Relative corn height as influenced by PSII-inhibiting herbicide applied POST in Fayetteville, AR in 2017 and 2018.
These applications were made while the corn was 30-cm tall or at the V3 to V4 growth stage. During this time and subsequent weeks after application, yield components such as kernels row–1 and rows ear–1 were developing (Fageria et al. 2006; Uribelarrea et al. 2002). Corn hybrid 1197YHR contains a semiflex ear trait, meaning that it has the potential to set a small range of rows ear–1. It is possible the chlorosis and stunting caused by certain herbicides affected the development of these yield components and, therefore, hindered yield in some treatments.

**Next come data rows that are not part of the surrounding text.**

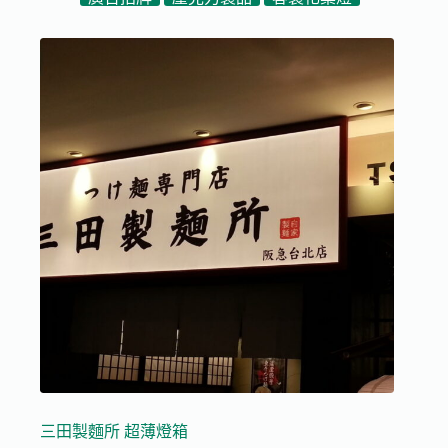
三田製麵所 超薄燈箱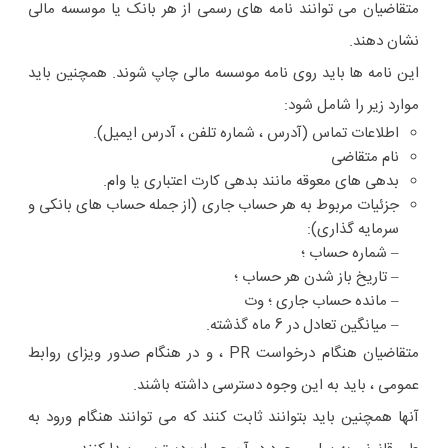
متقاضیان می توانند نامه های رسمی از هر بانک یا موسسه مالی
نشان دهند.
این نامه ها باید روی نامه موسسه مالی چاپ شوند. همچنین باید
موارد زیر را شامل شود:
اطلاعات تماس (آدرس ، شماره تلفن ، آدرس ایمیل).
نام متقاضی
بدهی های معوقه مانند بدهی کارت اعتباری یا وام.
جزئیات مربوط به هر حساب جاری (از جمله حساب های بانکی و
سرمایه گذاری):
– شماره حساب ؛
– تاریخ باز شدن هر حساب ؛
– مانده حساب جاری ؛ وت
– میانگین تعادل در 6 ماه گذشته.
متقاضیان هنگام درخواست PR ، و در هنگام صدور ویزای روابط
عمومی ، باید به این وجوه دسترسی داشته باشند.
آنها همچنین باید بتوانند ثابت کنند که می توانند هنگام ورود به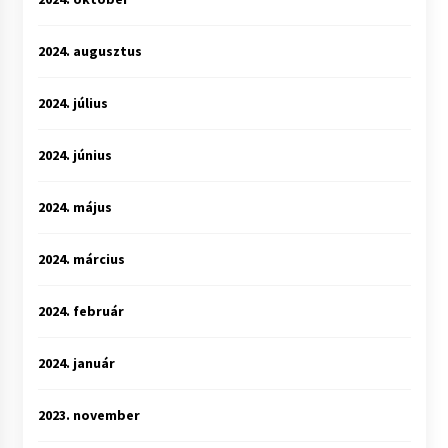
2024. augusztus
2024. július
2024. június
2024. május
2024. március
2024. február
2024. január
2023. november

Determining which herbicides should be tested further to potentially replace atrazine should be based on a combination of visible injury, crop height, and yield. Efforts should be made to avoid herbicides that injure corn beyond a reasonable level, even if yield is not affected, because injury may translate into delayed maturity or increased potential for disease and pest pressure. Therefore, even though yield was not affected for any PRE-applied herbicide, certain ametryn- and fluometuron-containing treatments caused greater than 10% injury and, therefore, no longer should be considered as an atrazine replacement in corn, because safer options were identified.

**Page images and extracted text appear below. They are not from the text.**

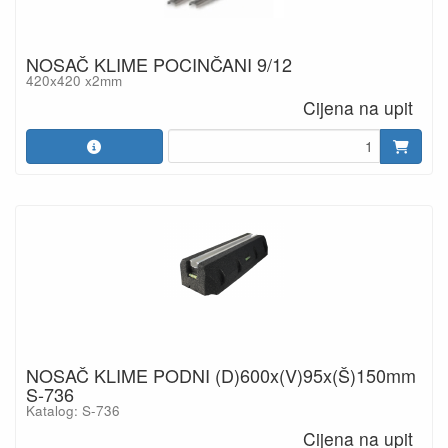
NOSAČ KLIME POCINČANI 9/12
420x420 x2mm
Cijena na upit
NOSAČ KLIME PODNI (D)600x(V)95x(Š)150mm
S-736
Katalog: S-736
Cijena na upit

Although not directly measured, it is possible that herbicides that injured corn or reduced height could delay canopy closure. Any delay in canopy closure would negatively affect weed control (Anderson 2008). Given the negative effects of reduced crop height, prometryn- and propazine-containing treatments should also be eliminated from additional testing. Corn tolerance to diuron-, linuron-, metribuzin-, and simazine-containing treatments applied PRE should be further tested to validate the tolerance observed in this study. Furthermore, weed control trials should also be conducted for these herbicides and herbicide combinations to ensure adequate replacement of atrazine.
The same factors should be considered for POST application of these herbicides. On the basis of crop injury, relative crop height, and relative yield in 2017 and 2018, only metribuzin- and simazine-containing treatments should be further assessed for crop tolerance and weed control when applied POST. Efforts should be made to evaluate these herbicides over as many diverse environments as possible.
The authors would like to thank the Arkansas Corn and Grain Sorghum Board for funding this study, and the University of Arkansas System Division of Agriculture for their support. No conflicts of interest have been declared.